Did I just make a family heirloom?

A chat with my older daughter the other day had me really thinking about my crochet and knit that I do. How I love it. How doing it calms me, most of the time.  Seeing my grandson smile when I give him a silly little turtle I crocheted ‘just because’. My friends and family using the sweaters or blankets I make them. The plushies that fill my youngest’s bed. All of it fills my heart. But, what ‘qualifies’ as an heirloom? Who gets to decide? I started with a definition from Merriam-Webster:

Heirloom noun: something of special value handed down from one generation to another

Ok, value is in the mind of who owns something, I guess. So, it could be as simple as a stuffed toy or as extravagant as Grandma’s engagement ring. But was I making heirlooms? According to my daughter, I was.  

Me: My afghans are kitty approved I guess 😂

A small dog resting on a cozy couch with a knit blanket and decorative pillows.

Daughter: They always are! At my house too!

Me: I’ve come to enjoy making them again. People don’t want to pay what they are worth but I’m willing to gift to friends

Daughter: I don’t blame you. It’s a time big and money investment, and they’re worth a lot!

(Son) and I joke that you’re just over there CASUALLY making family heirlooms between your afghans and the sweaters you make lol

Me: I never thought of things I make that way.

Daughter: But they are! When you and I are BOTH gone, Oliver will have the sweater you made me, and all the blankets you’ve made the three of us over the years

My family really plans to pass these things on? They value them that much? Huh.

Well, how’s that for a confidence boost! I thought about it for a bit and made me realize she’s right. I mean I think about the quilts and afghans my aunts and Mom have made me. The many handmade blankets I got as gifts when I was pregnant with my youngest All things  I will keep and hand down, why not my own creations?

But to me heirlooms are also a feeling, not just something made and valued for that. I’ve always told my kids when they are down, and I can’t be there, to go wrap themselves in a blanket or sweater I made them and think of it as a big hug from me. Isn’t that what heirlooms are for? To help us feel connected to our family and loved ones? Even ones who ae no longer with us?
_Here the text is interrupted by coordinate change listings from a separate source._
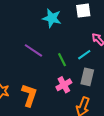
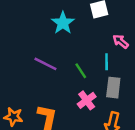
cyan star: (52, 18) -> (63, 23), turned 30
cyan line: (84, 55) -> (107, 62), turned -48

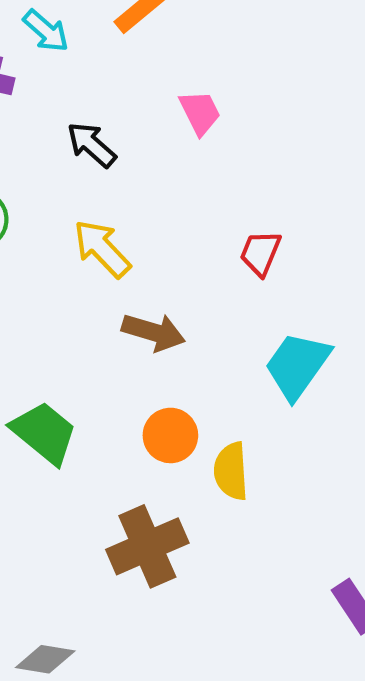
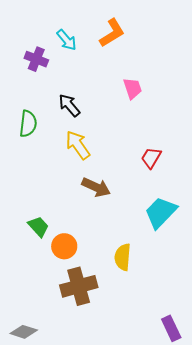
black arrow: (91, 145) -> (69, 105), moved
green trapezoid: (44, 433) -> (38, 227), size x0.7
orange circle: (170, 435) -> (64, 246), moved

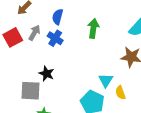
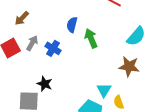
blue semicircle: (58, 17) -> (72, 25), moved
green arrow: (93, 28) -> (91, 38), turned -30

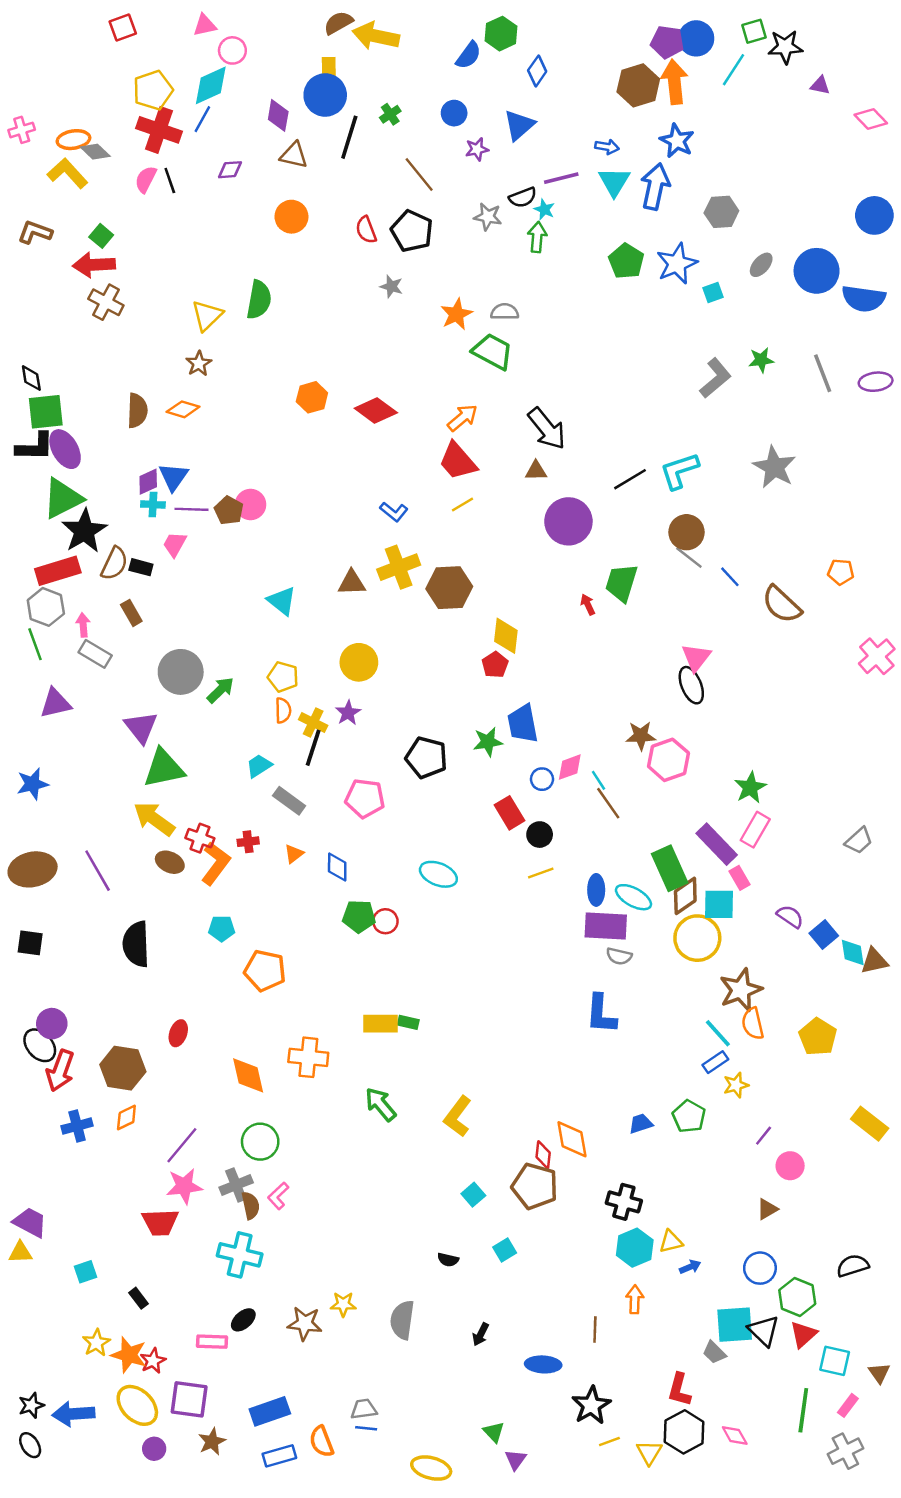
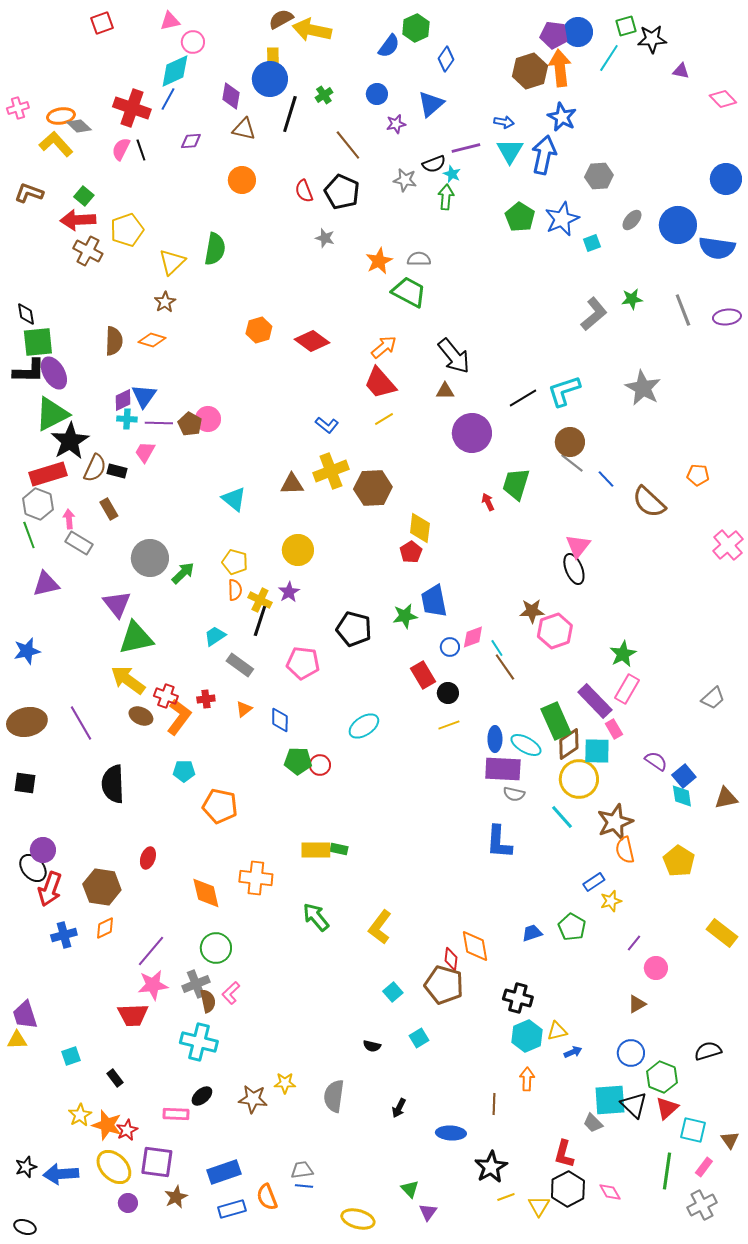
yellow pentagon: (153, 90) -> (127, 230), moved
cyan ellipse: (438, 874) -> (364, 726), turned -56
cyan diamond: (853, 953) -> (682, 796), moved
cyan line: (718, 1033) -> (562, 817), moved
purple trapezoid: (30, 1222) -> (25, 1015), turned -136
black ellipse: (30, 1445) -> (25, 1227), moved, turned -40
We have an afghan that my husband’s Oma made that we still use. It helps me and our daughter feel connected to someone we never met since she was gone before I even met my husband. It reminds me she’s here with us even though she’s been gone for a long time. Then I think of the blanket I crocheted for my grandson before he was born. When he’s older will he look at it or show it to his children and think of me?

For several years I had been trying to make a business out of my hobby. I was disheartened by strangers not finding the value in my work. Hearing “I can make that myself” or “That is just too much for a crochet plushie” while at craft fairs. I stopped crocheting and knitting for a few months. Then I decided that I was going to be doing my craft for me again. To make things for those I care about and not just to sell sell sell. Trying new skills and improving others. Little did I know I was making heirlooms.

I ended up making 2 cable knit sweaters, doing a crochet square a month afghan, finally knitting the Stornoway Throw kit I bought years ago, and many (MANY) plushies. Being inspired by doing what I love again. And now looking at it as I’m making heirlooms, something someone in a generation or two will cherish, makes me not feel like I’m not wasting time and money.

Knowing my loved ones will cherish those afghans and sweaters and plushies for years to come makes me happy. Now looking at the things I create, with my own two hands, and knowing someone, somewhere, will someday look at them and go “My Grandma/ Aunt/Mom/friend made this. Isn’t it wonderful?” makes me not feel like I’m wasting my time.

So go out there and make some heirlooms!